Media Coverage: NASA Glenn teams up with Cleveland, Cuyahoga County for small-business loan program, by Robert Schoenberger, Cleveland Plain Dealer, January 3, 2012

Posted in Innovation, Product Design & Development

Continuous Improvement Part 5: Methods and Tools for Healthcare in Northeast Ohio

Mike O'Donnell

Mike O'Donnell is a Senior Consultant for MAGNET Client Services

For a continuous improvement project to be effective and sustainable, it requires a systems approach involving the entire organization. Management should guide the organization in four fundamental areas to ensure success:

  1. Purpose: Maximizing customer value;
  2. Process: Continually improving speed and defects for factory and office;
  3. People: Involving people in improving the process, providing knowledge, and tools;  and
  4. Sustainable Culture: Encouraging change, communicating success, and results.

Here’s an example of how this systems approach to continuous improvement can yield great results, even in industries seemingly unrelated to manufacturing:

During the past several years, MAGNET has worked with healthcare institutions in Northeast Ohio to refine best practice techniques for implementing Lean and other continuous improvement tools in the healthcare environment. The Lean approach’s effectiveness has long been proved in many other industries, including manufacturing, services, business/office processes, and information technology.

For example, in 2009 and 2010, MAGNET partnered with the Humility of Mary Health Partners (HMHP) in Youngstown, Ohio, to pilot a Lean continuous improvement project for HHMP’s three facilities that employ more than 5,000 workers. As a result, in 2010 alone, HMHP realized $1.7 million in savings from reduced overtime.

The HMHP project clearly demonstrated that a Lean and continuous improvement approach is effective in the healthcare environment and delivers significant return on investment.

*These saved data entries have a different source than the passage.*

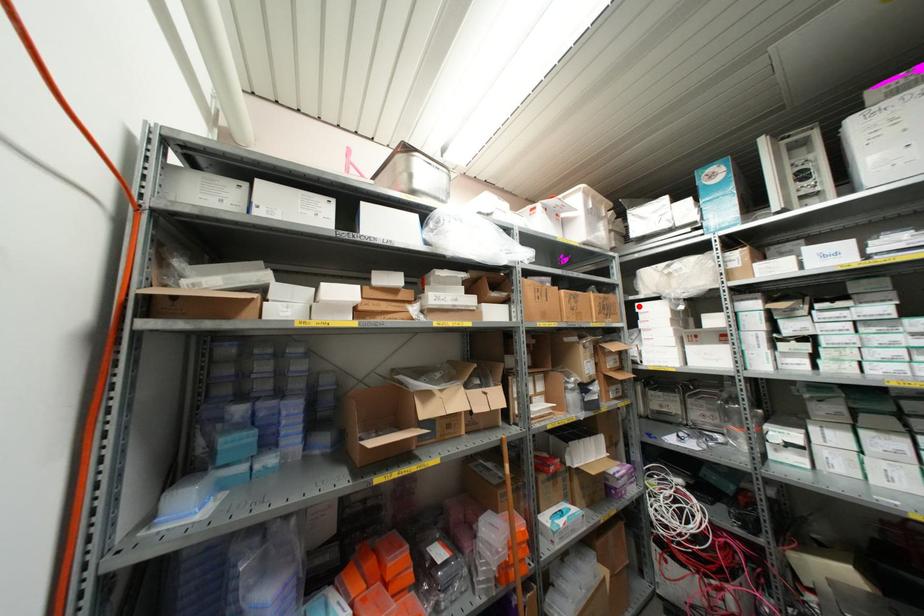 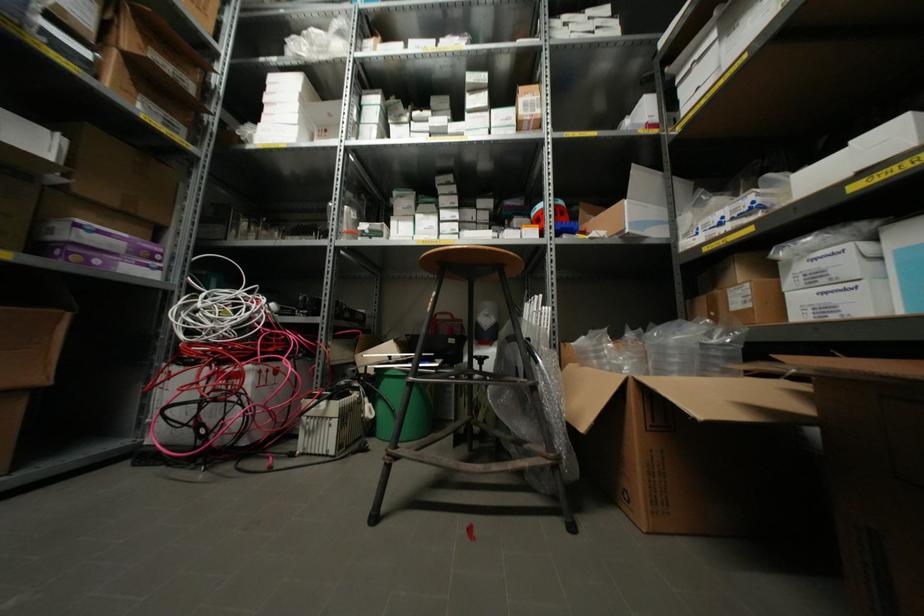 Find the pixel in the second image that matches the highlighted location in the first image.

(272, 79) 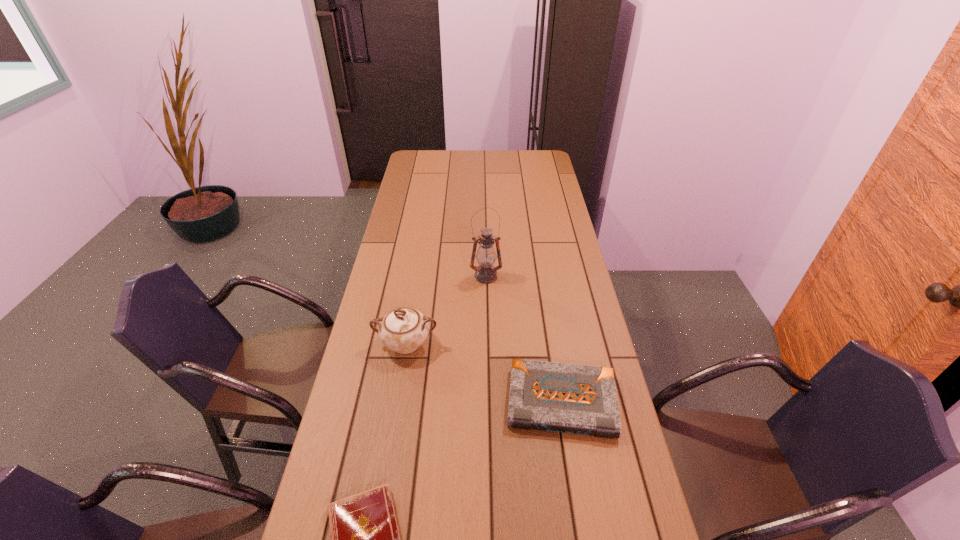 Where is `the tallest object`? This screenshot has width=960, height=540. the tallest object is located at coordinates (485, 273).

You are a GUI agent. You are given a task and a screenshot of the screen. Output one action in this format:
    pyautogui.click(x=<x>, y=<y>)
    Task: Click on the farthest object
    This screenshot has width=960, height=540.
    Given the screenshot: What is the action you would take?
    pyautogui.click(x=485, y=273)

I want to click on chinaware, so click(x=403, y=330).

This screenshot has height=540, width=960. Identify the location of the third nearest object. (403, 330).

Locate an element on the screen. This screenshot has height=540, width=960. the right notebook is located at coordinates (579, 399).

At what (x,y) coordinates should I click in order to perform the action: click on the third tallest object. Please return your answer as a coordinate pair (x, y). The width and height of the screenshot is (960, 540). Looking at the image, I should click on (579, 399).

The width and height of the screenshot is (960, 540). What are the coordinates of `blank area located on the front of the oil lamp` in the screenshot? It's located at (487, 308).

You are a GUI agent. You are given a task and a screenshot of the screen. Output one action in this format:
    pyautogui.click(x=<x>, y=<y>)
    Task: Click on the vacant region located 0.070m on the back of the second farthest object
    Image resolution: width=960 pixels, height=540 pixels.
    Given the screenshot: What is the action you would take?
    pyautogui.click(x=412, y=310)

Find the location of a particular element. The width and height of the screenshot is (960, 540). free space located 0.150m on the back of the second shortest object is located at coordinates (550, 329).

Image resolution: width=960 pixels, height=540 pixels. I want to click on object that is positioned at the left edge, so click(403, 330). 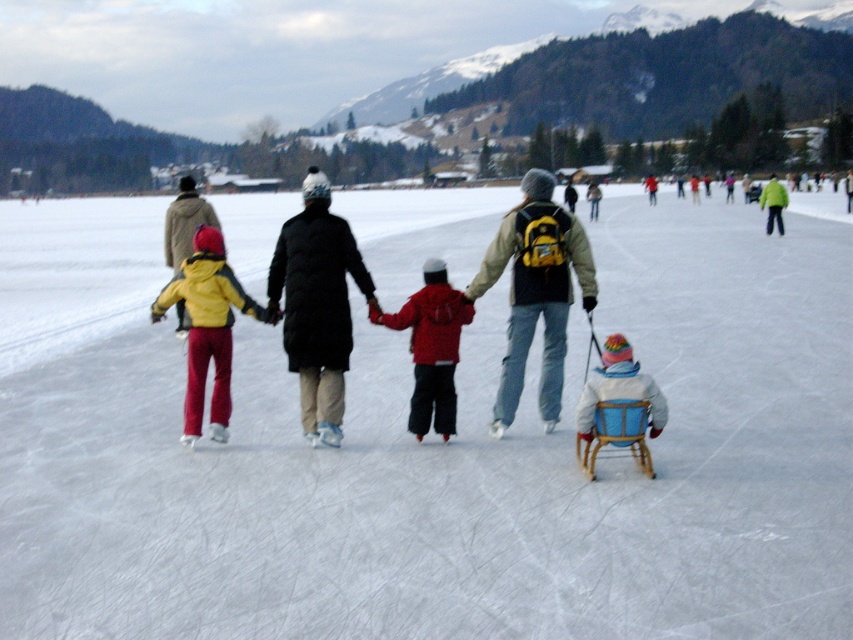 You are a photographer standing at the edge of the ice rink. You want to capture a photo of both the yellow matte jacket at left and the red matte jacket at center in the same frame. Based on their positions, which jacket should be placed closer to the camera to ensure both are fully visible?

The yellow matte jacket at left might be wider than red matte jacket at center, so to ensure both are fully visible in the photo, the red matte jacket at center should be placed closer to the camera.

You are standing at the point marked by the coordinates point (463,468). Looking around, you see the white smooth ice at center. Which direction should you skate to stay on the ice and avoid the mountainous landscape?

The white smooth ice at center is represented by point (463,468). To stay on the ice and avoid the mountainous landscape, you should skate towards the center of the rink where the ice is smooth and safe. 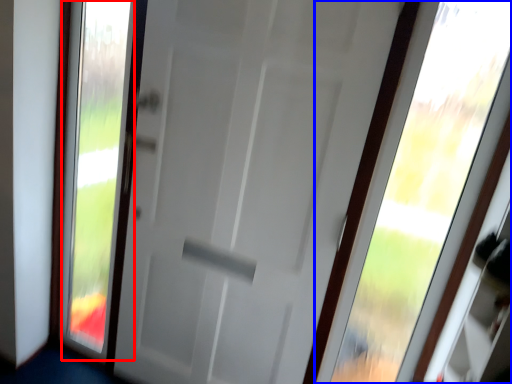 Question: Which object is closer to the camera taking this photo, glass window (highlighted by a red box) or window (highlighted by a blue box)?

Choices:
 (A) glass window
 (B) window

Answer: (B) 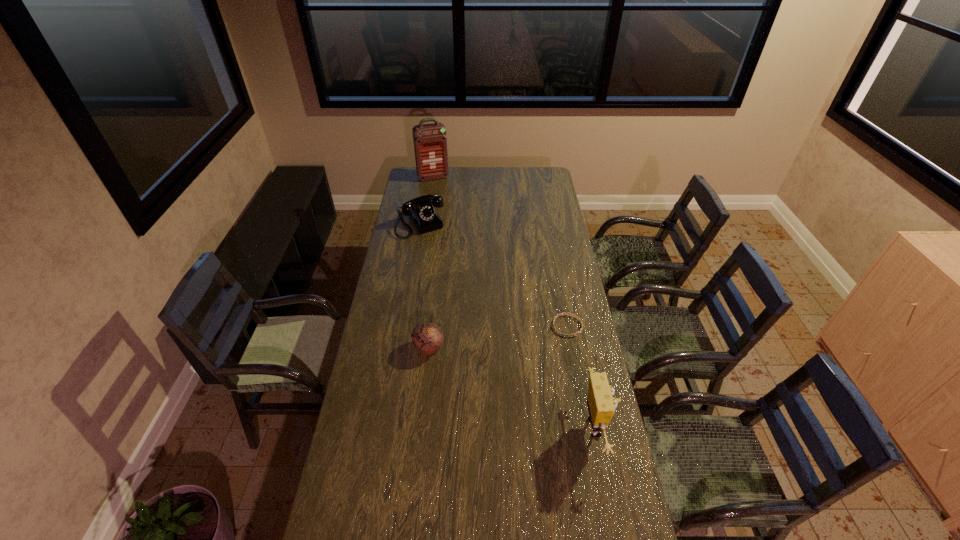 The height and width of the screenshot is (540, 960). In order to click on vacant space that satisfies the following two spatial constraints: 1. on the front side of the tallest object; 2. on the left side of the bracelet in this screenshot , I will do `click(411, 326)`.

Where is `vacant area in the image that satisfies the following two spatial constraints: 1. on the front side of the second shortest object; 2. on the face of the sponge`? This screenshot has height=540, width=960. vacant area in the image that satisfies the following two spatial constraints: 1. on the front side of the second shortest object; 2. on the face of the sponge is located at coordinates (420, 427).

Identify the location of vacant space that satisfies the following two spatial constraints: 1. on the front side of the sponge; 2. on the face of the fourth nearest object. (387, 427).

At what (x,y) coordinates should I click in order to perform the action: click on vacant space that satisfies the following two spatial constraints: 1. on the back side of the first-aid kit; 2. on the right side of the third tallest object. Please return your answer as a coordinate pair (x, y). The width and height of the screenshot is (960, 540). Looking at the image, I should click on click(428, 178). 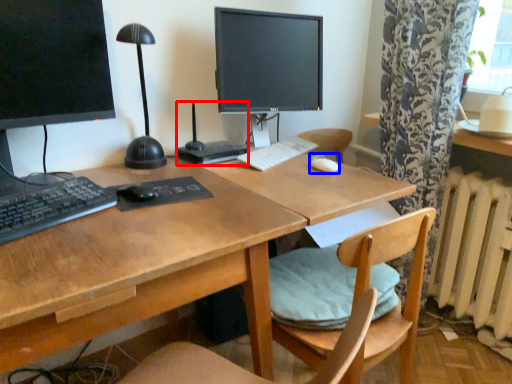 Question: Which of the following is the closest to the observer, computer (highlighted by a red box) or mouse (highlighted by a blue box)?

Choices:
 (A) computer
 (B) mouse

Answer: (A) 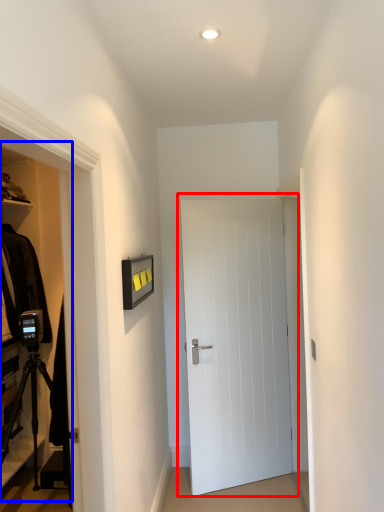 Question: Which object is closer to the camera taking this photo, door (highlighted by a red box) or dresser (highlighted by a blue box)?

Choices:
 (A) door
 (B) dresser

Answer: (B) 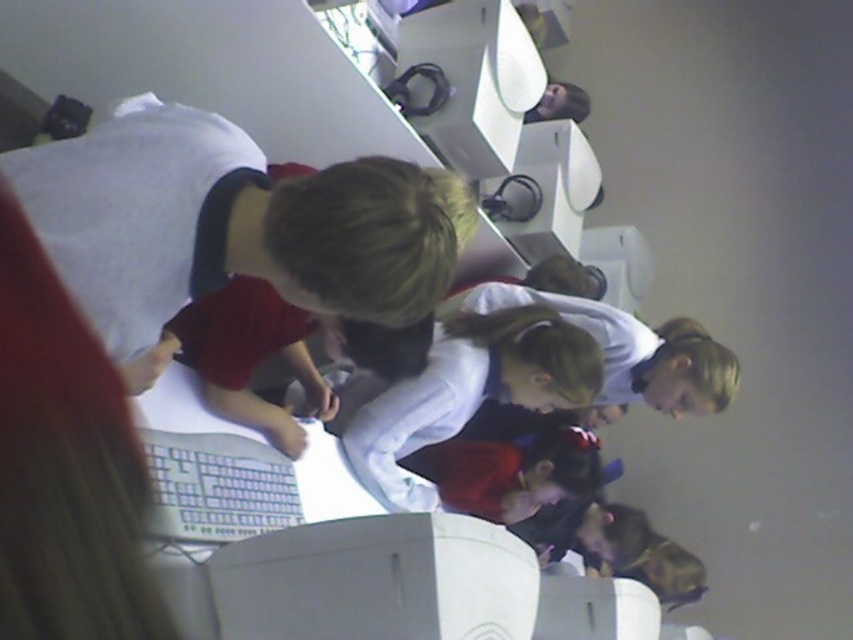 You are standing behind the computer workstation and want to hand a document to the person wearing the matte red shirt at center and the person wearing the white matte shirt at center. Which person is closer to you?

The matte red shirt at center is in front of the white matte shirt at center, so the white matte shirt at center is closer to you.

You are standing in front of the computer workstation in the rotated image. There are two points marked on the desk surface. The first point is at coordinates point (421, 636) and the second point is at point (448, 492). Which point is closer to you?

Point (421, 636) is closer to the viewer than point (448, 492). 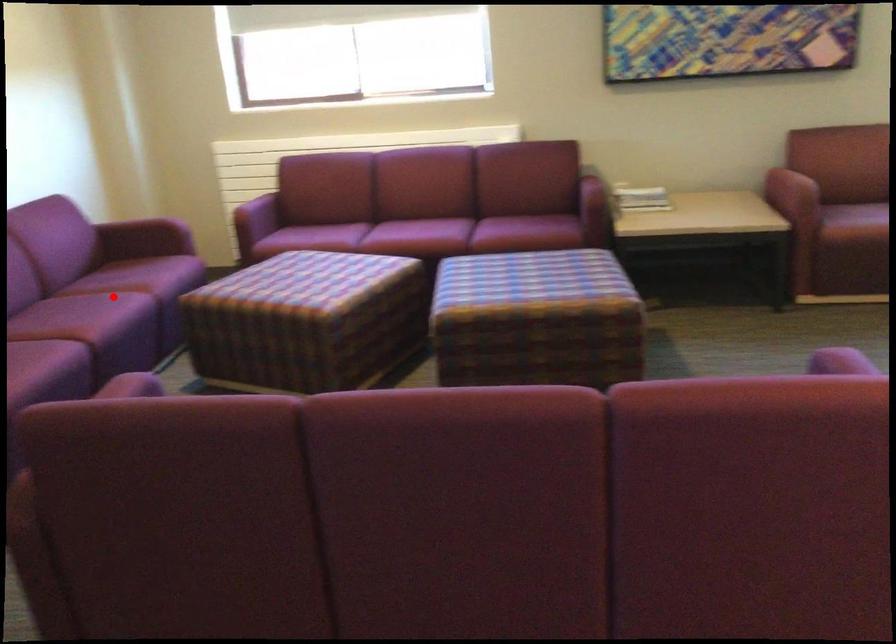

The method that MAGNET consultants have utilized at HMHP and other healthcare providers in the region is based on acknowledged Lean principles. Key elements include:

  • Strategy development with senior management;
  • Chartering teams to analyze and execute improvements in areas identified by management; and
  • Developing a plan with management to sustain improvements and results in their businesses.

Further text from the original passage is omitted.